Over the past ….., I have shared with you all, the impact of that night in our
lives, thoughts and actions… more as a treatise to coping with such unexpected
twists of fortune in our lives.....


On a recent (2008) visit to Sydney, I was asked a very thought provoking
question by my dear niece, how we are coping with the loss as days go by…...

What will comfort us.... what are we seeking.... and so on…. We really do not
know what we are seeking…..or if we are seeking any answers at

all…!!

I remember a colleague of mine in the '80s, lost his brother in a road accident;
his father then, at about my age, was devastated and lost his mental balance. He
is still around, but with no feelings... almost crippled ever since that
accident day. 


As opposed to this, we have faced the change of fortune in our lives in a way,
everyone says we should,  to the extent, some people may even mistake… that the
tragedy has not hit us hard...or for that matter, sometimes, even making us
wonder, if there is something wrong with us....are we normal or how abnormal are
we before other people who are just incapable of understanding what we are going
through.. … how’s it that we can yet again, smile, joke and go about…?!!


There is this QED formula I adopt to be able to cope with this stress ; ie – ‘
reductio ad absurdum’ theory, which we have learnt in solving theorems in

Geometry.... reducing rationale or reality into absurdity ; in short, to reduce
our mental feelings to the level of near zero or in other words, near animal

feelings. 

A herd of bison going in the African plains, do have a ruffle, when one in the
group get caught by a predator ; they do not turn back , but just go forward, 

they go on and on ; this attitude...of just going forward,  is what has enabled
me to live with the stress;  there is no other choice…..

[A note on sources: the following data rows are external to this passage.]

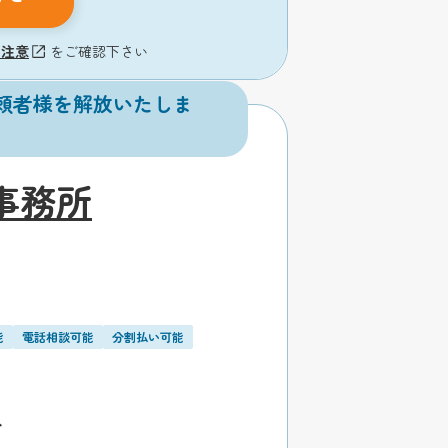
の注意
をご確認下さい
頼者様を解放いたしま
事務所
能
電話相談可能
分割払い可能
分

We grieve because we have set for ourselves certain rules of life. We ‘expect
that our children should outlive us; we ‘expect’ they will be healthy in growing

up; we ‘expect’ they will be well behaved ; we ‘expect’ they will continue to
outlive us- parents, all thru; we ‘expect’ they will be successful in life &
well

settled ; we ‘expect’ they will take care of us -parents, in our old age… and so
on...  Life being a journey full of expectations, that we have set for

ourselves… and when that journey goes off course, and the destination we have
expected to see, is not there anymore, we panic, worry, cry and lose our way in
grief and become blind to see the road ahead...


Accepting the change and looking for a new destination is a real challenge that
requires every ounce of positive energy & thoughts, coupled with near absence of
negative thoughts,  total focus on new or changed priorities ;  a high sense of
responsibility ; honest approach to changed situations and above all, total
family & friends’  support and understanding.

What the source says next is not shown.